The cover image is based on the Original Article
Insufficient GDF15 expression predisposes women to unexplained recurrent pregnancy loss by impairing extravillous trophoblast invasion
by Chunzi Lyu ...et al.,
https://doi.org/10.1111/cpr.13514
.
image
Insufficient extravillous trophoblast (EVT) invasion during early placentation has been shown to contribute to recurrent pregnancy loss (RPL). However, the regulatory factors involved and their ...involvement in RPL pathogenesis remain unknown. Here, we found aberrantly decreased growth differentiation factor 15 (GDF15) levels in both first‐trimester villous and serum samples of unexplained recurrent pregnancy loss (URPL) patients as compared with normal pregnancies. Moreover, GDF15 knockdown significantly reduced the invasiveness of both HTR‐8/SVneo cells and primary human EVT cells and suppressed the Jagged‐1 (JAG1)/NOTCH3/HES1 pathway activity, and JAG1 overexpression rescued the invasion phenotype of the GDF15 knockdown cells. Induction of a lipopolysaccharide‐induced abortion model in mice resulted in significantly reduced GDF15 level in the placenta and serum, as well as increased rates of embryonic resorption, and these effects were reversed by administration of recombinant GDF15. Our study thus demonstrates that insufficient GDF15 level at the first‐trimester maternal–foetal interface contribute to the pathogenesis of URPL by impairing EVT invasion and suppressing JAG1/NOTCH3/HES1 pathway activity, and suggests that supplementation with GDF15 could benefit early pregnancy maintenance and reduce the risk of early pregnancy.

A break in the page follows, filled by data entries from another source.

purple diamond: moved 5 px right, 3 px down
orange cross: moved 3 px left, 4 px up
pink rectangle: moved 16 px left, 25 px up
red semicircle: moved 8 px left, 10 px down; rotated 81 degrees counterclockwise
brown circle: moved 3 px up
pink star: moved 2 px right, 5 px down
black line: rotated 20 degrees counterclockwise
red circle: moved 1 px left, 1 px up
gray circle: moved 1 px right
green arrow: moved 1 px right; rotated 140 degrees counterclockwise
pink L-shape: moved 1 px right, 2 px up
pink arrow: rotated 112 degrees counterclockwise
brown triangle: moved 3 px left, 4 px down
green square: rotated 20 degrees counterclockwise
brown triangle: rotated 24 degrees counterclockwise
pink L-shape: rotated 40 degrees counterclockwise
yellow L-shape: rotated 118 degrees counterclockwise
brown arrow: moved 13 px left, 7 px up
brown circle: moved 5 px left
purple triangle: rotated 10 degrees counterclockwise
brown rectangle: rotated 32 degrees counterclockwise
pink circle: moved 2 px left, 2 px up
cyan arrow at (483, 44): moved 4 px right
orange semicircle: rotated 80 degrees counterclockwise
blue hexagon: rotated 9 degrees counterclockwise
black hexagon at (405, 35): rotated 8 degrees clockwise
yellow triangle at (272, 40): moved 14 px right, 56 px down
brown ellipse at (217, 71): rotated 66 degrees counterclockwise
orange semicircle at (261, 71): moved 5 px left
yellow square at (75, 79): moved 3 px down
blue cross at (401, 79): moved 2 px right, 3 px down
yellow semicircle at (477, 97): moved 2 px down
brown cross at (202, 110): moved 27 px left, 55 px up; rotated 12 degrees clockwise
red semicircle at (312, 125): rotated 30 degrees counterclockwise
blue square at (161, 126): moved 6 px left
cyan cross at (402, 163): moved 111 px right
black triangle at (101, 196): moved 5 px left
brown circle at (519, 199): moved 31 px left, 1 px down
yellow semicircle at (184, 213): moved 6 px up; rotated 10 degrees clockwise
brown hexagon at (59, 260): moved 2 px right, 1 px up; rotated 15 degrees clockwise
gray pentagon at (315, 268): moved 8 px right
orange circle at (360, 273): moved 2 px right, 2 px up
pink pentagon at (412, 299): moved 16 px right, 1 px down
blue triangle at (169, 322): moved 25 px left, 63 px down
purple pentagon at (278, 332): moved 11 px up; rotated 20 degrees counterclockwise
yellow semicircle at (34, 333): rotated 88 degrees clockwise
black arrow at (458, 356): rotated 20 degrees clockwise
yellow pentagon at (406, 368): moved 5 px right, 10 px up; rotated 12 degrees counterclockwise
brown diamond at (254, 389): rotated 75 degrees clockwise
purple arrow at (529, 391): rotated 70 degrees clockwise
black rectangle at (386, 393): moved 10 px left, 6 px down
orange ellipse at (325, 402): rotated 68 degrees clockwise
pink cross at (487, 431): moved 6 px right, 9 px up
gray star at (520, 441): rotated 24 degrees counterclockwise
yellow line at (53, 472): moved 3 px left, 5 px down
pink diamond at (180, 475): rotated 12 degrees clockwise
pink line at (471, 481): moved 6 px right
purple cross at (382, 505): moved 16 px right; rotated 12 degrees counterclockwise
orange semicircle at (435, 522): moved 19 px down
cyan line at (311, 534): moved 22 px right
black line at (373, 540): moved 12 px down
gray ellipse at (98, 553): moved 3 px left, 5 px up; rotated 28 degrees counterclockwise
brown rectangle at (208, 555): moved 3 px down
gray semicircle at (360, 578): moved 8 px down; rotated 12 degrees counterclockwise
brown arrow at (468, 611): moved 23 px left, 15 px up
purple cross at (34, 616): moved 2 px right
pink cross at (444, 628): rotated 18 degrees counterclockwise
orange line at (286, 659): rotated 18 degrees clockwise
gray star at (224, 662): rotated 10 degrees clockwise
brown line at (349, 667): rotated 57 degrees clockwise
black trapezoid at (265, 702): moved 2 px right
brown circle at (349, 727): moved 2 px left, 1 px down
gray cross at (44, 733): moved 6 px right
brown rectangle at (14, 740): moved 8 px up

By performing experiments using clinical samples from healthy pregnancies and unexplained RPL (URPL) patients, immortalized human trophoblast cells (HTR‐8/SVneo) and lipopolysaccharide (LPS)‐induced abortion mouse models, we discovered that growth differentiation factor 15 (GDF15), which is derived from human trophoblasts, was downregulated in villi and maternal sera from URPL patients. In addition, GDF15 could serve as a pro‐invasive factor in human extravillous trophoblasts and upregulate JAG1/NOTCH3/HES1 pathway activity as well as rescue the embryo absorption phenotype observed in the LPS‐induced abortion mouse model. Our findings demonstrate that insufficient GDF15 levels at the first‐trimester maternal–foetal interface contribute to the pathogenesis of URPL by impairing EVT invasion and suppressing JAG1/NOTCH3/HES1 pathway activity, therefore holding promise for diagnostic and therapeutic target applications for the clinical management of URPL.